I fear this combination of factors could be pushing the region toward another crash, perhaps in the very near future. This would probably be more of a mini-crisis than a 1997-like meltdown, as the risk appetites of investors veer away from iffy-looking emerging markets. Regardless, governments have no one but themselves to blame. They’ve utterly failed to use the heady growth of recent years to strengthen financial systems, wean their populations off unsustainable handouts, improve infrastructure, or create safety nets to catch those bound to suffer most from slowing growth.
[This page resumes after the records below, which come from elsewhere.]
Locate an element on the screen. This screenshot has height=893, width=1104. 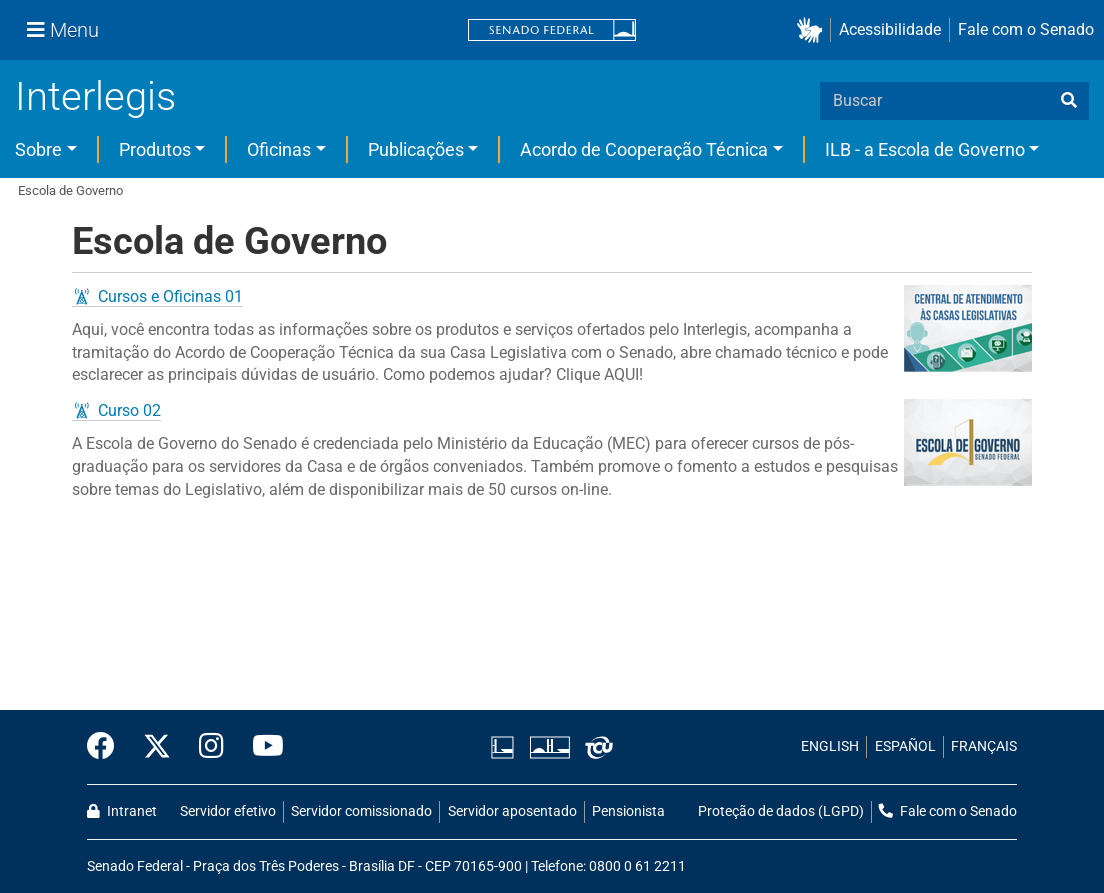 Servidor aposentado is located at coordinates (512, 811).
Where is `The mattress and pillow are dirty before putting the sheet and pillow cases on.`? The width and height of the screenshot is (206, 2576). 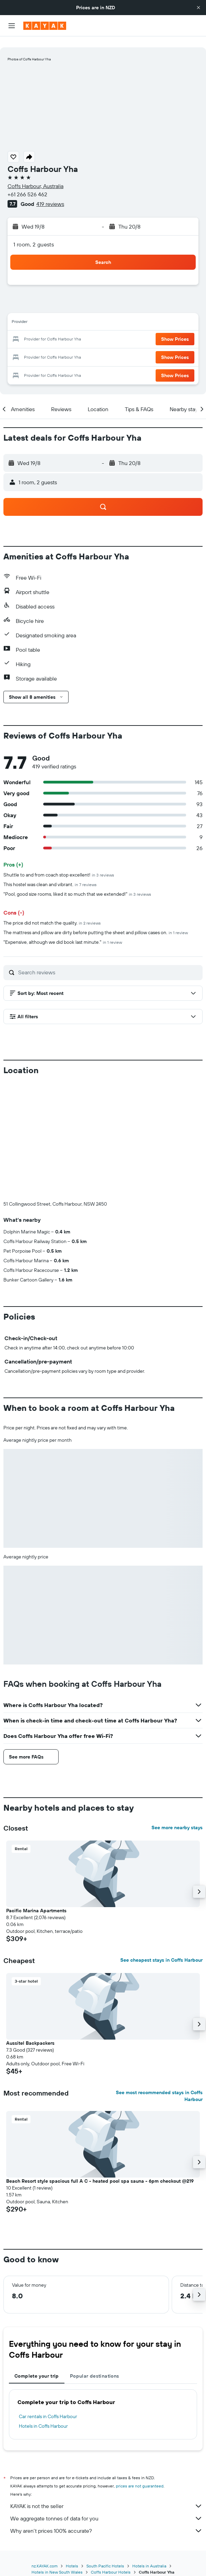 The mattress and pillow are dirty before putting the sheet and pillow cases on. is located at coordinates (95, 921).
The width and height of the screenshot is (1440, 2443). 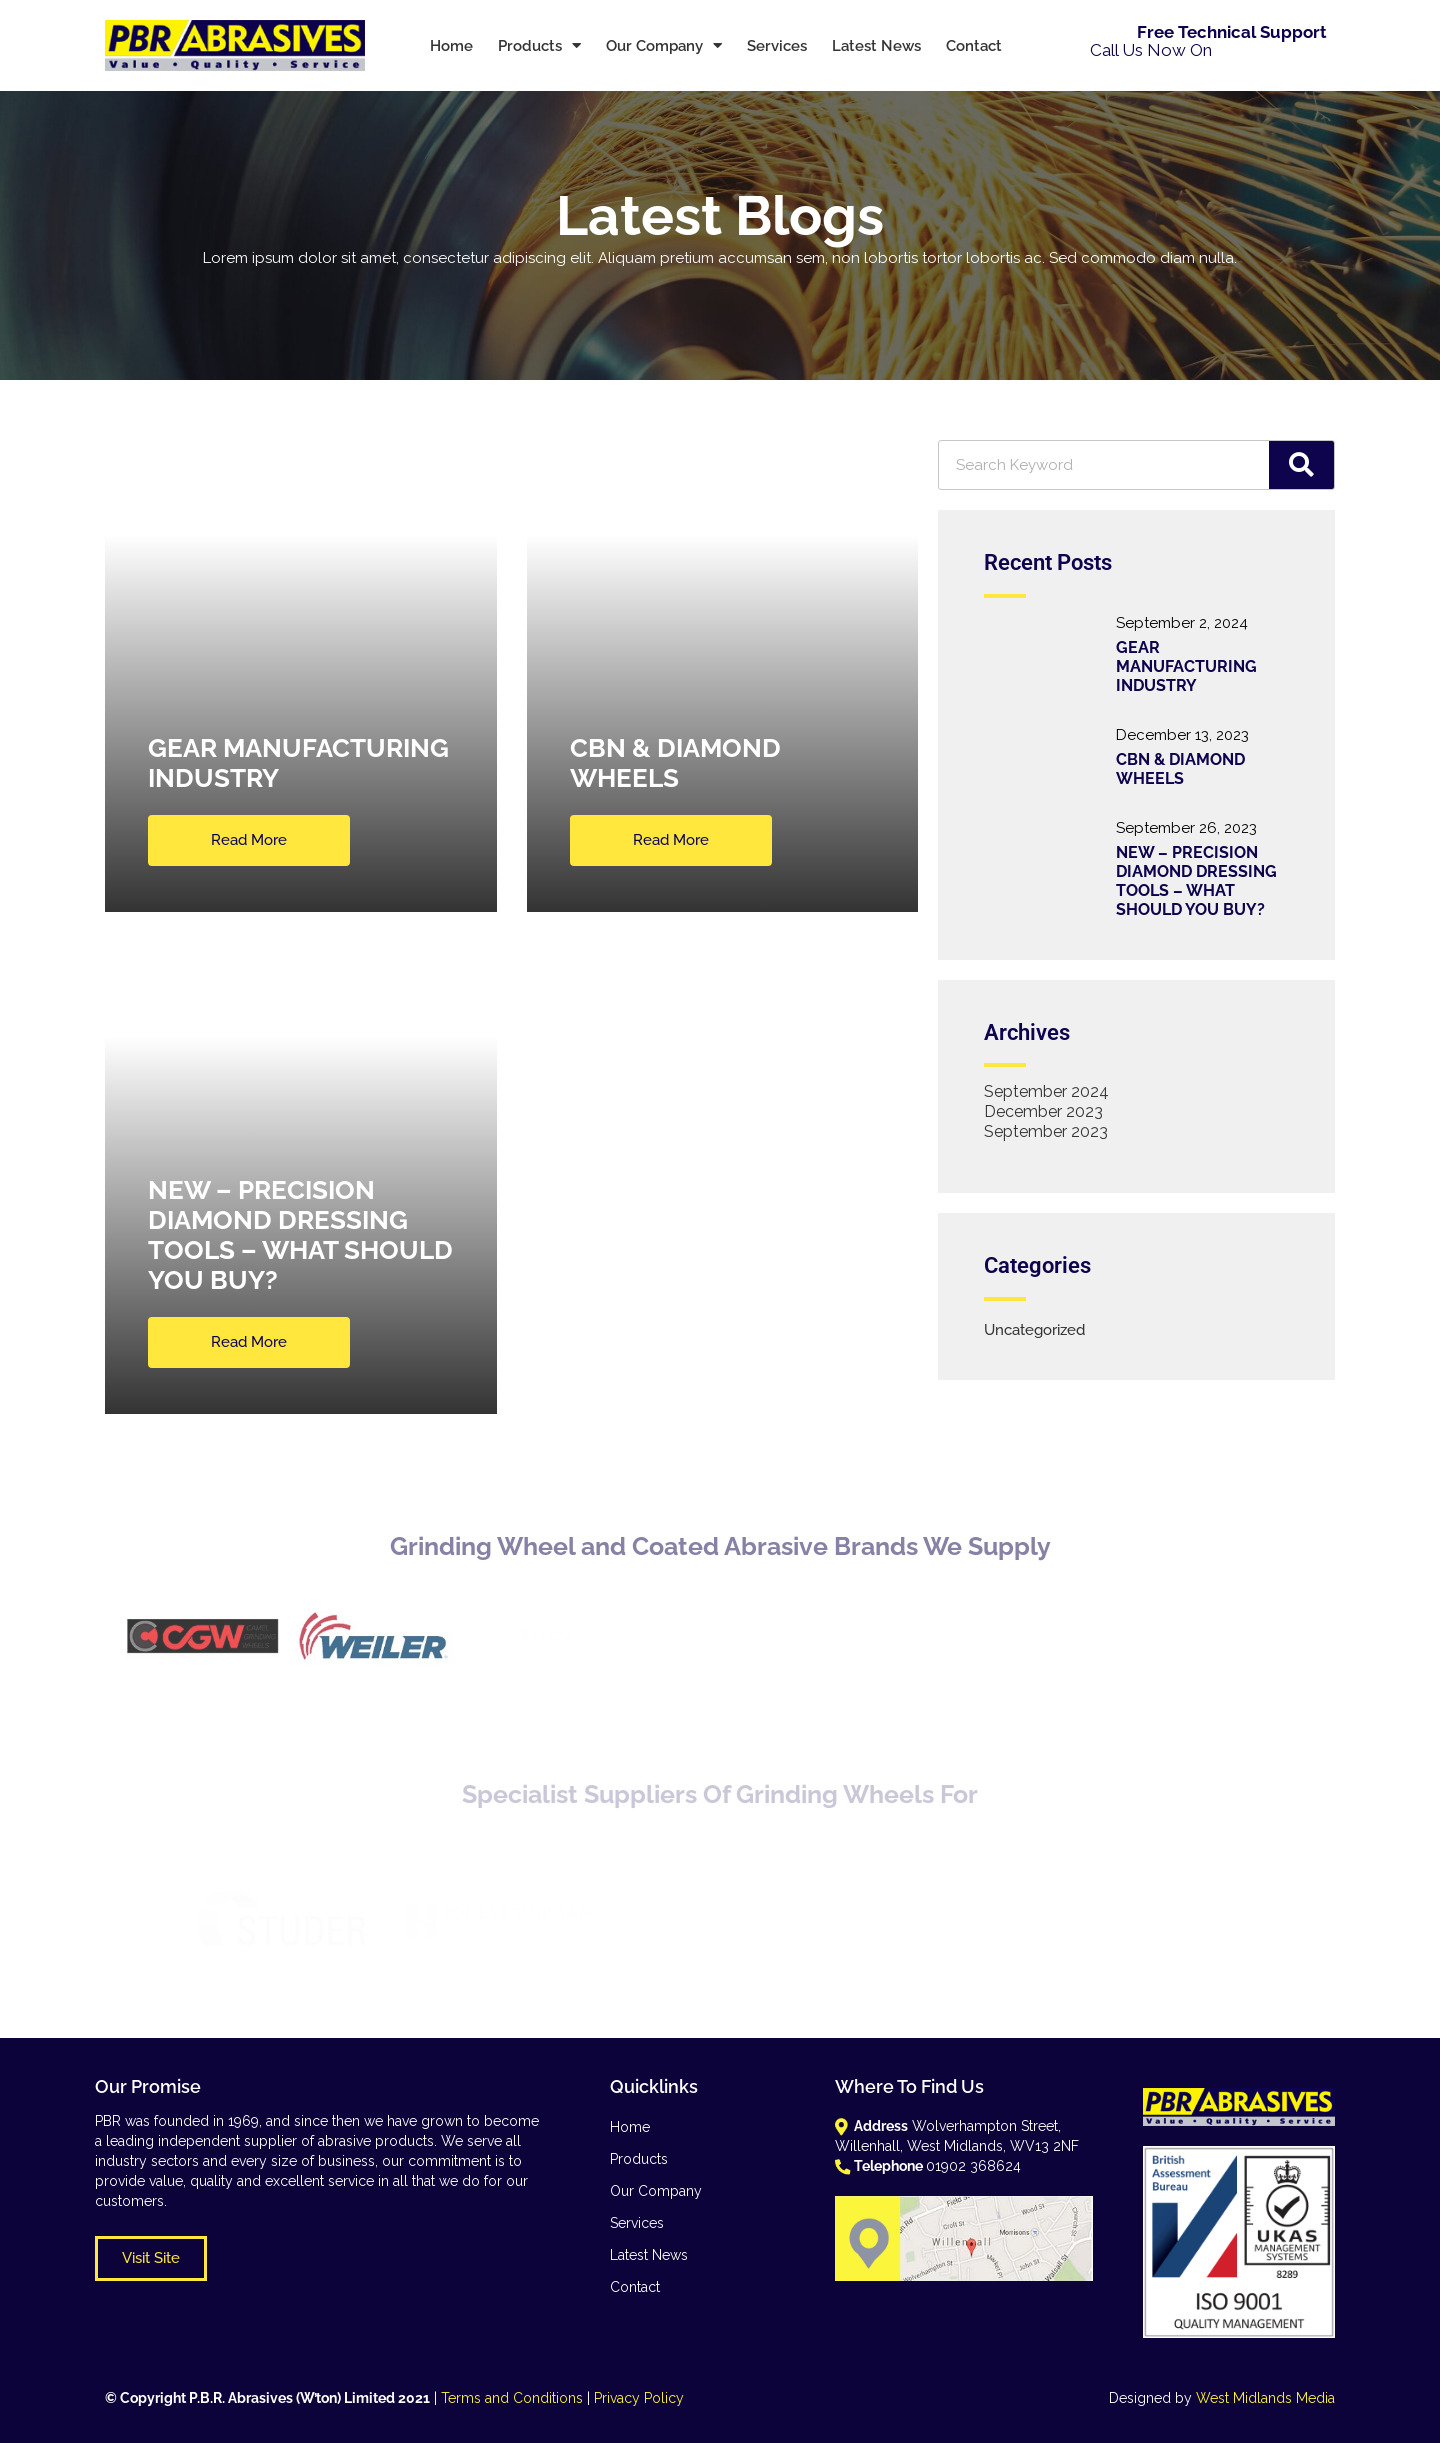 What do you see at coordinates (1301, 465) in the screenshot?
I see `[Search]` at bounding box center [1301, 465].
Thailand is merely a microcosm of what ails the region. Take Prime Minister Yingluck Shinawatra’s disastrous rice-subsidy scheme, which has blown a $4 billion (at least) hole in the nation’s fiscal position. Instead of enriching rural areas, it’s distorted commodity markets and caused a buildup of more than a year’s worth of rice for the rats to eat. Meanwhile, a $61 billion infrastructure-improvement plan to increase Thailand’s attractiveness as a business hub remains on hold, as do water projects meant to raise living standards.
More than street protests, government incompetence and neglect are to blame. The same holds true in countries that look far more stable on the surface. In investment-darling Indonesia, President Susilo Bambang Yudhoyono has been missing in action for much of his second term. Rather than fix the country’s current-account problem, Yudhoyono has enabled a level of creeping economic nationalism that is turning off foreign investors.
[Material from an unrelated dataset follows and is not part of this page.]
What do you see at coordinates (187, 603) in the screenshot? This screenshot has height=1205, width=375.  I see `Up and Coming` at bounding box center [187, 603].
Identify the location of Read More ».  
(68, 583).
Sure, it would be great if mining companies refined mineral ore in Indonesia before exporting it, creating local jobs and increasing revenues. But the way to encourage that is to provide incentives, not to ban exports or institute punishing taxes that drive business elsewhere. Similarly, government attempts to force Google Inc. and Yahoo! Inc. to build data-processing centers in Indonesia send an unintended but clear message to the world’s tech giants: Move to the Philippines instead.
Smugness imperils Malaysia, too. Instead of ending the country’s Malays-first affirmative-action scheme ― which impedes foreign investment and warps corporate governance ― Prime Minister Najib Razak has expanded the program. The waning popularity of his United Malays National Organization has slowed efforts to end budget-busting subsidies on electricity, gasoline and other politically sensitive goods.
Similar examples of populism trumping progress can be found in such places as Vietnam, Brunei and Myanmar. Even the most first-world of Southeast Asian economies ― Singapore ― has some worried. Case in point: a Jan. 13 Forbes article alleging that the city is headed for an “Iceland-style meltdown.”
The common denominator in all these countries is weak leadership, and it’s appearing at the worst possible moment. The rapid growth Asia has enjoyed since the 2008 global crisis had more to do with Ben Bernanke than we like to admit. All that hot money pumped up gross domestic product, boosted asset prices and pushed yields lower to make government debt loads appear manageable.
The Fed chairman’s largesse made growth too easy. It bred hubris. Officials in Bangkok, Jakarta and Kuala Lumpur were too busy cutting ribbons, toasting flashy new skyscrapers, applauding splashing initial public offerings, and basking in headlines about Asia having decoupled from the West to do their jobs properly.
Thailand may offer the clearest example of how the Fed’s ultralow interest rates helped cover up deep-seated structural problems in emerging markets. But as the Bernanke bubble deflates, officials throughout Asia will regret ignoring the well-nigh suicidal course that they’re on.
By William Pesek
William Pesek is a Bloomberg View columnist. ― Ed.